» Work request: Return all lines of the records that contain the word "pressure".

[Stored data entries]
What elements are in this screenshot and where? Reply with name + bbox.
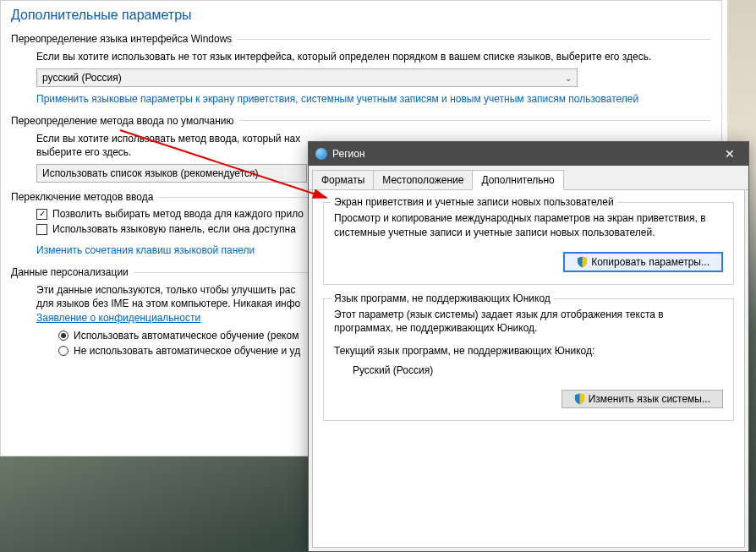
fieldset-legend: Экран приветствия и учетные записи новых… — [331, 196, 617, 208]
tab-advanced[interactable]: Дополнительно — [472, 170, 563, 190]
chevron-down-icon: ⌄ — [565, 74, 572, 83]
group-heading: Переопределение метода ввода по умолчани… — [11, 115, 234, 127]
fieldset-non-unicode: Язык программ, не поддерживающих Юникод … — [323, 298, 734, 421]
fieldset-welcome-screen: Экран приветствия и учетные записи новых… — [323, 202, 734, 285]
group-description: Если вы хотите использовать не тот язык … — [36, 50, 711, 63]
current-language-value: Русский (Россия) — [353, 363, 723, 378]
tab-formats[interactable]: Форматы — [312, 170, 374, 190]
radio-label: Использовать автоматическое обучение (ре… — [74, 330, 299, 342]
change-system-locale-button[interactable]: Изменить язык системы... — [562, 390, 723, 408]
tab-content-advanced: Экран приветствия и учетные записи новых… — [312, 190, 745, 548]
display-language-dropdown[interactable]: русский (Россия) ⌄ — [36, 68, 578, 87]
dropdown-value: русский (Россия) — [42, 72, 122, 84]
dialog-titlebar[interactable]: Регион ✕ — [309, 142, 748, 166]
copy-settings-button[interactable]: Копировать параметры... — [563, 252, 723, 272]
checkbox-label: Позволить выбирать метод ввода для каждо… — [52, 208, 304, 220]
divider — [237, 39, 711, 40]
dropdown-value: Использовать список языков (рекомендуетс… — [42, 167, 259, 179]
current-language-label: Текущий язык программ, не поддерживающих… — [334, 344, 723, 358]
group-heading: Данные персонализации — [11, 266, 129, 278]
fieldset-description: Просмотр и копирование международных пар… — [334, 211, 723, 240]
radio-label: Не использовать автоматическое обучение … — [74, 345, 300, 357]
fieldset-legend: Язык программ, не поддерживающих Юникод — [331, 292, 554, 304]
button-label: Изменить язык системы... — [589, 393, 710, 405]
checkbox-icon: ✓ — [36, 209, 47, 220]
globe-icon — [315, 148, 327, 160]
checkbox-label: Использовать языковую панель, если она д… — [52, 223, 296, 235]
group-display-language-override: Переопределение языка интерфейса Windows… — [11, 33, 711, 107]
divider — [239, 120, 711, 121]
radio-icon — [58, 331, 68, 341]
close-button[interactable]: ✕ — [711, 142, 748, 166]
shield-icon — [574, 393, 585, 405]
group-heading: Переключение методов ввода — [11, 191, 153, 203]
group-heading: Переопределение языка интерфейса Windows — [11, 33, 232, 45]
region-dialog: Регион ✕ Форматы Местоположение Дополнит… — [308, 141, 749, 552]
fieldset-description: Этот параметр (язык системы) задает язык… — [334, 308, 723, 336]
checkbox-icon — [36, 224, 47, 235]
apply-language-link[interactable]: Применить языковые параметры к экрану пр… — [36, 92, 638, 107]
change-hotkeys-link[interactable]: Изменить сочетания клавиш языковой панел… — [36, 243, 255, 258]
radio-icon — [58, 346, 68, 356]
close-icon: ✕ — [725, 147, 735, 161]
page-title: Дополнительные параметры — [11, 8, 711, 23]
shield-icon — [577, 256, 588, 268]
privacy-statement-link[interactable]: Заявление о конфиденциальности — [36, 311, 200, 325]
tab-location[interactable]: Местоположение — [373, 170, 473, 190]
dialog-title: Регион — [332, 148, 365, 160]
input-method-dropdown[interactable]: Использовать список языков (рекомендуетс… — [36, 164, 307, 183]
tab-strip: Форматы Местоположение Дополнительно — [309, 166, 748, 190]
button-label: Копировать параметры... — [591, 256, 709, 268]
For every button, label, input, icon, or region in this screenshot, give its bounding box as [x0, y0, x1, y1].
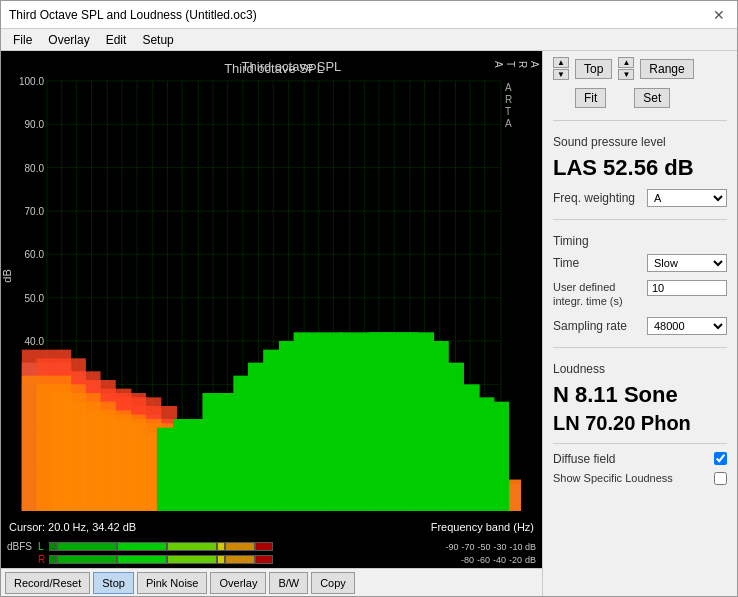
set-button[interactable]: Set — [634, 88, 670, 108]
nav-controls: ▲ ▼ Top ▲ ▼ Range — [553, 57, 727, 80]
tick-70-L: -70 — [461, 542, 474, 552]
pink-noise-button[interactable]: Pink Noise — [137, 572, 208, 594]
top-down-button[interactable]: ▼ — [553, 69, 569, 80]
top-button[interactable]: Top — [575, 59, 612, 79]
chart-area: Third octave SPL ARTA Cursor: 20.0 Hz, 3… — [1, 51, 542, 596]
range-spinner[interactable]: ▲ ▼ — [618, 57, 634, 80]
timing-section-label: Timing — [553, 234, 727, 248]
tick-50-L: -50 — [477, 542, 490, 552]
sampling-rate-row: Sampling rate 48000 44100 96000 — [553, 317, 727, 335]
range-label: Range — [640, 59, 693, 79]
user-defined-label: User definedintegr. time (s) — [553, 280, 623, 309]
loudness-section-label: Loudness — [553, 362, 727, 376]
tick-30-L: -30 — [493, 542, 506, 552]
spl-value: LAS 52.56 dB — [553, 155, 727, 181]
menu-file[interactable]: File — [5, 31, 40, 49]
main-content: Third octave SPL ARTA Cursor: 20.0 Hz, 3… — [1, 51, 737, 596]
freq-weighting-row: Freq. weighting A C Z — [553, 189, 727, 207]
user-defined-row: User definedintegr. time (s) — [553, 280, 727, 309]
tick-40-R: -40 — [493, 555, 506, 565]
bw-button[interactable]: B/W — [269, 572, 308, 594]
action-buttons: Record/Reset Stop Pink Noise Overlay B/W… — [1, 568, 542, 596]
show-specific-checkbox[interactable] — [714, 472, 727, 485]
sampling-rate-label: Sampling rate — [553, 319, 627, 333]
tick-60-R: -60 — [477, 555, 490, 565]
tick-90-L: -90 — [445, 542, 458, 552]
diffuse-field-label: Diffuse field — [553, 452, 615, 466]
top-spinner[interactable]: ▲ ▼ — [553, 57, 569, 80]
time-label: Time — [553, 256, 579, 270]
menu-bar: File Overlay Edit Setup — [1, 29, 737, 51]
right-panel: ▲ ▼ Top ▲ ▼ Range Fit Set Sound pressure… — [542, 51, 737, 596]
freq-weighting-select[interactable]: A C Z — [647, 189, 727, 207]
fit-button[interactable]: Fit — [575, 88, 606, 108]
chart-container: Third octave SPL ARTA — [1, 51, 542, 516]
close-button[interactable]: ✕ — [709, 5, 729, 25]
R-meter — [49, 555, 454, 564]
freq-band-label: Frequency band (Hz) — [423, 516, 542, 538]
tick-db-R: dB — [525, 555, 536, 565]
range-down-button[interactable]: ▼ — [618, 69, 634, 80]
user-defined-input[interactable] — [647, 280, 727, 296]
show-specific-label: Show Specific Loudness — [553, 472, 673, 484]
overlay-button[interactable]: Overlay — [210, 572, 266, 594]
freq-weighting-label: Freq. weighting — [553, 191, 635, 205]
loudness-ln-value: LN 70.20 Phon — [553, 412, 727, 435]
tick-10-L: -10 dB — [509, 542, 536, 552]
L-label: L — [38, 541, 46, 552]
nav-controls-2: Fit Set — [553, 88, 727, 108]
dbfs-label: dBFS — [7, 541, 35, 552]
top-up-button[interactable]: ▲ — [553, 57, 569, 68]
main-window: Third Octave SPL and Loudness (Untitled.… — [0, 0, 738, 597]
record-reset-button[interactable]: Record/Reset — [5, 572, 90, 594]
menu-edit[interactable]: Edit — [98, 31, 135, 49]
show-specific-row: Show Specific Loudness — [553, 472, 727, 485]
tick-80-R: -80 — [461, 555, 474, 565]
arta-label: ARTA — [492, 61, 540, 68]
R-label: R — [38, 554, 46, 565]
diffuse-field-checkbox[interactable] — [714, 452, 727, 465]
time-row: Time Slow Fast Impulse — [553, 254, 727, 272]
title-bar: Third Octave SPL and Loudness (Untitled.… — [1, 1, 737, 29]
sampling-rate-select[interactable]: 48000 44100 96000 — [647, 317, 727, 335]
range-up-button[interactable]: ▲ — [618, 57, 634, 68]
menu-overlay[interactable]: Overlay — [40, 31, 97, 49]
window-title: Third Octave SPL and Loudness (Untitled.… — [9, 8, 257, 22]
cursor-status: Cursor: 20.0 Hz, 34.42 dB — [1, 516, 423, 538]
dbfs-meter: dBFS L -90 -70 -50 -30 — [1, 538, 542, 568]
copy-button[interactable]: Copy — [311, 572, 355, 594]
stop-button[interactable]: Stop — [93, 572, 134, 594]
L-meter — [49, 542, 438, 551]
diffuse-field-row: Diffuse field — [553, 452, 727, 466]
time-select[interactable]: Slow Fast Impulse — [647, 254, 727, 272]
loudness-n-value: N 8.11 Sone — [553, 382, 727, 408]
spl-section-label: Sound pressure level — [553, 135, 727, 149]
menu-setup[interactable]: Setup — [134, 31, 181, 49]
chart-title: Third octave SPL — [242, 59, 342, 74]
tick-20-R: -20 — [509, 555, 522, 565]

» Answer to this problem:
right-panel: ▲ ▼ Top ▲ ▼ Range Fit Set Sound pressure… — [542, 51, 737, 596]
spl-section-label: Sound pressure level — [553, 135, 727, 149]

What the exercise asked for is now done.